Instituto Butantan chega à reta final da Fábrica de Anticorpos Monoclonais

Novas instalações, que ficam entre o parque e o Centro Administrativo, têm cinco mil metros quadrados, divididos em quatro pisos

Está prevista para o fim do primeiro semestre deste ano a conclusão da construção da Fábrica de Anticorpos Monoclonais do Instituto Butantan, vinculado à Secretaria de Estado da Saúde. O projeto representará um grande passo na área de biotecnologia porque, até então, a entidade produzia apenas soros e vacinas.

Os interessados podem conhecer mais sobre a novidade por meio de um vídeo publicado no YouTube. “O Instituto Butantan precisa evoluir e precisamos acompanhar a biotecnologia moderna”, salienta Dimas Tadeu Covas, diretor da entidade.

Sistema imunológico

Anticorpos são proteínas produzidas pelo nosso sistema imunológico para nos proteger de agentes invasores, como, por exemplo, vírus e bactérias.
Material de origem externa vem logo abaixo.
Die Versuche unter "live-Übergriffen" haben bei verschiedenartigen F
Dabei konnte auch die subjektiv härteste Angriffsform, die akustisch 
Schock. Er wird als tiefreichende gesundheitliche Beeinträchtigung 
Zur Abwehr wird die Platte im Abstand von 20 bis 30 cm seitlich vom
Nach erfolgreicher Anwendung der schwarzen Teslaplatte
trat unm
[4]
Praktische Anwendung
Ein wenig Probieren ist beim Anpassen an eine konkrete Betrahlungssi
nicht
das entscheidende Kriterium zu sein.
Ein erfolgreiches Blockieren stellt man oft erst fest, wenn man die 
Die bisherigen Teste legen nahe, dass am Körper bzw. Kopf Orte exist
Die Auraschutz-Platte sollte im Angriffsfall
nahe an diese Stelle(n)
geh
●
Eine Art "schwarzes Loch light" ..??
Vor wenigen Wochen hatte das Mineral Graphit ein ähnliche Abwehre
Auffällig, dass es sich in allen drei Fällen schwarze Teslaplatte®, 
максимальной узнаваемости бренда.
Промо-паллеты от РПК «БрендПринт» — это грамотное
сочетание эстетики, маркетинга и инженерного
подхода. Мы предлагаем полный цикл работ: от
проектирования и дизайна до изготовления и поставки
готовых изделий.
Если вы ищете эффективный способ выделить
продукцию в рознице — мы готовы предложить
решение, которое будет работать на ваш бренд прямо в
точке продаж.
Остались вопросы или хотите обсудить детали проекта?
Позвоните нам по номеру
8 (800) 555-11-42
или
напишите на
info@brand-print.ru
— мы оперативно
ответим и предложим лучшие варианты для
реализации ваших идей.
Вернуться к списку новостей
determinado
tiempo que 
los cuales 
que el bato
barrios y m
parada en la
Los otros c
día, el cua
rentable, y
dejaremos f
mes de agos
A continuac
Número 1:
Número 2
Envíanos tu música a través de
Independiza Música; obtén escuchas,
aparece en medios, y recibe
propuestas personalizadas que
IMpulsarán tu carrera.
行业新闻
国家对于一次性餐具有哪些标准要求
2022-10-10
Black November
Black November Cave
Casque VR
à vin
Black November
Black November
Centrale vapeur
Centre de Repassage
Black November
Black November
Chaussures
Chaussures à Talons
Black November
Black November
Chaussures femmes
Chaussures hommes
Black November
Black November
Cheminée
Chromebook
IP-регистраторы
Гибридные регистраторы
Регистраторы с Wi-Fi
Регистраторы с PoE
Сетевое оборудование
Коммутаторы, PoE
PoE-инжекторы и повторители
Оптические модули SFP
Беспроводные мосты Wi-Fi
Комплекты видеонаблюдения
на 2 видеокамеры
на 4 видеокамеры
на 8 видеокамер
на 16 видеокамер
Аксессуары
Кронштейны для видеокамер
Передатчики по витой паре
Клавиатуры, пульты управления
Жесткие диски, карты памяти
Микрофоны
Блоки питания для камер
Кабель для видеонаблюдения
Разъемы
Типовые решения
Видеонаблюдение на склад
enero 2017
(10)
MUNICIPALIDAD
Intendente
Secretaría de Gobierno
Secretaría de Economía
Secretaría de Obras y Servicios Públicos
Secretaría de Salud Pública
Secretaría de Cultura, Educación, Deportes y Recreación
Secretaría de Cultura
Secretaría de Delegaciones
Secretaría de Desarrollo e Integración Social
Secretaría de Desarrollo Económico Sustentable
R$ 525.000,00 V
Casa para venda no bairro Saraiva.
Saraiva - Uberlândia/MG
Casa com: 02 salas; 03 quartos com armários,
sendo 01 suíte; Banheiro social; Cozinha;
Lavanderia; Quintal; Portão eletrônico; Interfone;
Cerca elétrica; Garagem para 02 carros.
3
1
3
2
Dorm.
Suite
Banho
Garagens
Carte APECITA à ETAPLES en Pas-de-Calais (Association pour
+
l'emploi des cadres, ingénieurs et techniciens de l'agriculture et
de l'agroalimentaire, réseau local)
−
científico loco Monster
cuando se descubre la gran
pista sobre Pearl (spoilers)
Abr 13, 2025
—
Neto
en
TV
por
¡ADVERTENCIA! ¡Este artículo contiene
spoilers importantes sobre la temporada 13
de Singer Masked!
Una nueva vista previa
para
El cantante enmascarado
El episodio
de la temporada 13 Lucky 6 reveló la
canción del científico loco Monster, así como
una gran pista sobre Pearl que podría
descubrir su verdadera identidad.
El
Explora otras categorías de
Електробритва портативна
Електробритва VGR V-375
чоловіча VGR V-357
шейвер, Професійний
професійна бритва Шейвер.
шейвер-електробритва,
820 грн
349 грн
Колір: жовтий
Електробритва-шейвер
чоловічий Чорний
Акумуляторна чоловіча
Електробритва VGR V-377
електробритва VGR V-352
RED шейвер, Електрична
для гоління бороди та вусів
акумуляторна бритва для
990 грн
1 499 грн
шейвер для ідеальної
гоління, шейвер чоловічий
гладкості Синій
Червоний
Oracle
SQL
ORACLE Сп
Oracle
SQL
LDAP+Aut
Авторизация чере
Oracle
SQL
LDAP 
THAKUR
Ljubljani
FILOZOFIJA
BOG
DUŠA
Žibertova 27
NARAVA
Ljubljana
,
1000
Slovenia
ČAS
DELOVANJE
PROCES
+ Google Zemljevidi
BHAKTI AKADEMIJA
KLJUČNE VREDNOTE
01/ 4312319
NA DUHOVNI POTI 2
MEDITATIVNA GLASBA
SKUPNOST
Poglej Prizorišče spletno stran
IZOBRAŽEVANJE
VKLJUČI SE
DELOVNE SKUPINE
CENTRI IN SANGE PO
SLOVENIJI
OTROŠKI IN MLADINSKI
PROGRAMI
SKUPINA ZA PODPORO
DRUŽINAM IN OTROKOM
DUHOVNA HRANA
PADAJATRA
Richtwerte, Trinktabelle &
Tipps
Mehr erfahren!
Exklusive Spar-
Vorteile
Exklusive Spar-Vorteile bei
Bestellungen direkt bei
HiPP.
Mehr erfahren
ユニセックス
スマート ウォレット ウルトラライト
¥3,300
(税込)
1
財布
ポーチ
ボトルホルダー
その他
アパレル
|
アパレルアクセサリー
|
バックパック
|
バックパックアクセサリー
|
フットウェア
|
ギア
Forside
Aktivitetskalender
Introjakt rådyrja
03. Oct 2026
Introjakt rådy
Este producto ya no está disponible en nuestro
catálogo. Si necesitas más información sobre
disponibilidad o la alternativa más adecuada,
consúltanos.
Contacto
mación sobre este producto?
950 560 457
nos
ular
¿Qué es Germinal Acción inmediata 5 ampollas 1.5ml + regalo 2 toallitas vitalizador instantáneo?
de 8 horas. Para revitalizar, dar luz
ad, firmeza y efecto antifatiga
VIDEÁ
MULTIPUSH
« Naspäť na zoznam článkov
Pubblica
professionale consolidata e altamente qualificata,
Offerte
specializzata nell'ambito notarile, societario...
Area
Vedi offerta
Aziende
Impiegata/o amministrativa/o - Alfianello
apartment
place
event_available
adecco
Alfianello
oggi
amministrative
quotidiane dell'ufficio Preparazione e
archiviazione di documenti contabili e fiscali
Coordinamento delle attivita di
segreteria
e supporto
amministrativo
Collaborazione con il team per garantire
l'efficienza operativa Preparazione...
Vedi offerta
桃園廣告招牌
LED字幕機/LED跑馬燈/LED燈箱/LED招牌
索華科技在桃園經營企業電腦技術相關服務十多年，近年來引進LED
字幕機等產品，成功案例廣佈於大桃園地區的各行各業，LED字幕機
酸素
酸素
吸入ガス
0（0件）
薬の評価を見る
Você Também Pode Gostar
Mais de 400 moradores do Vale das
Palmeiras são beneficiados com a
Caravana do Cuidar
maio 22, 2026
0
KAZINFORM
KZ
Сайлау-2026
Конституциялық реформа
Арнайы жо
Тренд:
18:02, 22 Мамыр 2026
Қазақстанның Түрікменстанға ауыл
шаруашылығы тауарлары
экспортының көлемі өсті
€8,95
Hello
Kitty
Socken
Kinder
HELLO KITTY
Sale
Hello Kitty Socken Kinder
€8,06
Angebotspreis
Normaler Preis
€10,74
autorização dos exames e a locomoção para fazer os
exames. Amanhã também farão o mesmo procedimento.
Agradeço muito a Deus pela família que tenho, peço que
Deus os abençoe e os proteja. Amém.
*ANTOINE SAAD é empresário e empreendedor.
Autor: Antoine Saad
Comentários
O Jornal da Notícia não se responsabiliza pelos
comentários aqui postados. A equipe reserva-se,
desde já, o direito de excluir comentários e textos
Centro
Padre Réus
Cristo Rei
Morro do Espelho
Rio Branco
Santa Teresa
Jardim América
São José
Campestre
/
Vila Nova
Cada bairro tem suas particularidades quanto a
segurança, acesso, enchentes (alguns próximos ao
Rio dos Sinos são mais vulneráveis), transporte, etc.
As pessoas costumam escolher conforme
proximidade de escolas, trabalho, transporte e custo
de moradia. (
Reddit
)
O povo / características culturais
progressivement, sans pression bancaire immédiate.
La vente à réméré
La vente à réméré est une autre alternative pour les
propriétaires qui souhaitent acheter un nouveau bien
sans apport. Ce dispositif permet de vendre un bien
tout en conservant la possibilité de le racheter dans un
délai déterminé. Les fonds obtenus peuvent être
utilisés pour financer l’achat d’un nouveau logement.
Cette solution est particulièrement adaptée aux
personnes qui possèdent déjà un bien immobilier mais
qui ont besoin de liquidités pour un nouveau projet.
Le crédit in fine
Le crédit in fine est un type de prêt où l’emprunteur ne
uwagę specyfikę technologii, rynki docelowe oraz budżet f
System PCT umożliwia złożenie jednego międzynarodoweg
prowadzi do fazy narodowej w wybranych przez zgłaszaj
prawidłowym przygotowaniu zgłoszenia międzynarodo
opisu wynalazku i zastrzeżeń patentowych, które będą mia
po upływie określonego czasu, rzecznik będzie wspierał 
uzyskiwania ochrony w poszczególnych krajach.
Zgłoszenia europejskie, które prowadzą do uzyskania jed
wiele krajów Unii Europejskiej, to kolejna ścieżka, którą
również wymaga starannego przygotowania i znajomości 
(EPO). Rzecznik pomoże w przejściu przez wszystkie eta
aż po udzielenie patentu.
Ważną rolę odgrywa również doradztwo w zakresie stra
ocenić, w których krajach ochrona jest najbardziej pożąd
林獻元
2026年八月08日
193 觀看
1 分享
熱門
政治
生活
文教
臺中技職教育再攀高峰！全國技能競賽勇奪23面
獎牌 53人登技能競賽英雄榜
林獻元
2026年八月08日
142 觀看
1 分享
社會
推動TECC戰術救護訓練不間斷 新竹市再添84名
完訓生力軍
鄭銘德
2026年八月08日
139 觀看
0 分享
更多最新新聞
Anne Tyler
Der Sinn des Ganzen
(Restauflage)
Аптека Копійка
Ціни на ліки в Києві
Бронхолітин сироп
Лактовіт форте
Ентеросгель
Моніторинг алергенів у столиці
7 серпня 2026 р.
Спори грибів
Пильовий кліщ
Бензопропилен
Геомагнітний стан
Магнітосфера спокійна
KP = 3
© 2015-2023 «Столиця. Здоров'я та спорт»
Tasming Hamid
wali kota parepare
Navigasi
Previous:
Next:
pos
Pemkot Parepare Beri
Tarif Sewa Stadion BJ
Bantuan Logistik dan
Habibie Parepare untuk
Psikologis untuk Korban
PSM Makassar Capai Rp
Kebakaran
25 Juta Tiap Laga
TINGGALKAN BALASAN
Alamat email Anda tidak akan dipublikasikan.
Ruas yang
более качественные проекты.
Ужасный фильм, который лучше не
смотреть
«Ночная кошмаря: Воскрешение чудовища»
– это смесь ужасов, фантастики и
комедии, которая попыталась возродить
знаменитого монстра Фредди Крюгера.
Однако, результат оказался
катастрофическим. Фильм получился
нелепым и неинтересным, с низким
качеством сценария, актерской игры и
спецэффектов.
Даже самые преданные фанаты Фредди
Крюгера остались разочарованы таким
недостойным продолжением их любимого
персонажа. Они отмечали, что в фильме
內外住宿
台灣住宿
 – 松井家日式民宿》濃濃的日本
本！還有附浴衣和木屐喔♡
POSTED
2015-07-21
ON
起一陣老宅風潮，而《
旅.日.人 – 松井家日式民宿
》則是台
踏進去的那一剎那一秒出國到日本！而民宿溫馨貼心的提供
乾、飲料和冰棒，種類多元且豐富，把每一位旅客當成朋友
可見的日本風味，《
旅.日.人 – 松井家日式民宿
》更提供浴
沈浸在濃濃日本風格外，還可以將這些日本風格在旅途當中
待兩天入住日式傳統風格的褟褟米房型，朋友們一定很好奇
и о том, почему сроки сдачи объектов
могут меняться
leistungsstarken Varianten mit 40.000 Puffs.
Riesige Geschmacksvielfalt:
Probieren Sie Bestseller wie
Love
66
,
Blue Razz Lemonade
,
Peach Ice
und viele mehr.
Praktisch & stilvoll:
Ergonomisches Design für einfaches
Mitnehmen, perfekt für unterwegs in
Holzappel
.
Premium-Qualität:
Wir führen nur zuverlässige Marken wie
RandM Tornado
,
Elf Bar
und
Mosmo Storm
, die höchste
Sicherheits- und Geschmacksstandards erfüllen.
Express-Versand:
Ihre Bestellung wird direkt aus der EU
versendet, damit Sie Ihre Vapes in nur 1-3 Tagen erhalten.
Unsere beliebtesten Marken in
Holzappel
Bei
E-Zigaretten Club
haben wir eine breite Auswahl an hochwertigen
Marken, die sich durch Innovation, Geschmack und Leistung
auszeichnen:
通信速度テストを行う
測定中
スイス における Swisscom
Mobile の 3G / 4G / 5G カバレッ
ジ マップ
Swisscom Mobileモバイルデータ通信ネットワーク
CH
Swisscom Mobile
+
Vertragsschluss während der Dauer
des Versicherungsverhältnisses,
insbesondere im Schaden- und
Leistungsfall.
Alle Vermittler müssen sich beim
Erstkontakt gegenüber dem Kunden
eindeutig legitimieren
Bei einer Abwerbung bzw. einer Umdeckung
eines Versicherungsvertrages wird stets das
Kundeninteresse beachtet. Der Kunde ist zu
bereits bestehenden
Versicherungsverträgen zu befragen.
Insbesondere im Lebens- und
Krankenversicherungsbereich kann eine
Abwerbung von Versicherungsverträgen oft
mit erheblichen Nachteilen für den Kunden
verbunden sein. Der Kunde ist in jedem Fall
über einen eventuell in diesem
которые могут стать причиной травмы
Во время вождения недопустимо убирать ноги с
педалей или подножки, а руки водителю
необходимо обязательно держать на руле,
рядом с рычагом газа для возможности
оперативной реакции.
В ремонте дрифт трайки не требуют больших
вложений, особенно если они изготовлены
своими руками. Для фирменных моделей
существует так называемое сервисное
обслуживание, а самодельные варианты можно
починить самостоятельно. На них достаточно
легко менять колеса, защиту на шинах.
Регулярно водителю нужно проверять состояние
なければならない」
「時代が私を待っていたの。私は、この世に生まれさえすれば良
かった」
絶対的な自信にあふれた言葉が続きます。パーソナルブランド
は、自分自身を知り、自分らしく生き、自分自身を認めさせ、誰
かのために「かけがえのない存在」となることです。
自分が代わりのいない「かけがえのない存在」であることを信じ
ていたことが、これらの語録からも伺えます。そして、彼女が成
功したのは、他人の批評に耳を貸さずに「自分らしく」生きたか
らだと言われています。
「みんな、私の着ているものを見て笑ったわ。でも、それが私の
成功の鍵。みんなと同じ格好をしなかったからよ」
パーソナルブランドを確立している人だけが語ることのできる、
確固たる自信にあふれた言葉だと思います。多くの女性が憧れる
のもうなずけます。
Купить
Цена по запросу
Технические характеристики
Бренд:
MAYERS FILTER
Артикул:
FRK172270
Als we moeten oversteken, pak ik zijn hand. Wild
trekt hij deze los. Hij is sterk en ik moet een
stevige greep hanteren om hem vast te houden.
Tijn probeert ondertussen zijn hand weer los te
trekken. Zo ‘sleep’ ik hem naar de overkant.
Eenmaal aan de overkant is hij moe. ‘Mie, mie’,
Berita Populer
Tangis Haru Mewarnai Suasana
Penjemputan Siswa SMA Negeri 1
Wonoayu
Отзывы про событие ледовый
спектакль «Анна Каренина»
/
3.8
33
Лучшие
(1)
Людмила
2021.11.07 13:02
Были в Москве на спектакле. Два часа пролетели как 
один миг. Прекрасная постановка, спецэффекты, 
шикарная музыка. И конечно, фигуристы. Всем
O uso de anticorpos monoclonais no tratamento do câncer e doenças autoimunes pode também ser chamado de imunoterapia.

“O anticorpo monoclonal tem um mecanismo de ação que reconhece a célula tumoral e procura destruir essa célula preservando as células saudáveis. Os efeitos colaterais são bem menores porque vão direto ao alvo”, explica a gerente de produção da fábrica, Fabiana Belasco Guilhen.

“Esse método pode servir para determinados tipos de câncer, mas não só, como algumas doenças degenerativas, e o instituto vem desenvolvendo pesquisas em relação a isso também”, completa Dimas Tadeu Covas.

Os anticorpos monoclonais são medicamentos para tratar câncer e doenças crônico-degenerativas. Esse tipo de tratamento, altamente avançado, é uma tendência no mundo todo e já existe no Sistema Único de Saúde (SUS), mas depende hoje de importação e é considerado de alto custo.

Estrutura

A nova fábrica, que fica entre o parque e o Centro Administrativo, tem cinco mil metros quadrados, divididos em quatro pisos. Após a conclusão, a próxima etapa é a de instalação de equipamentos e treinamento de equipes.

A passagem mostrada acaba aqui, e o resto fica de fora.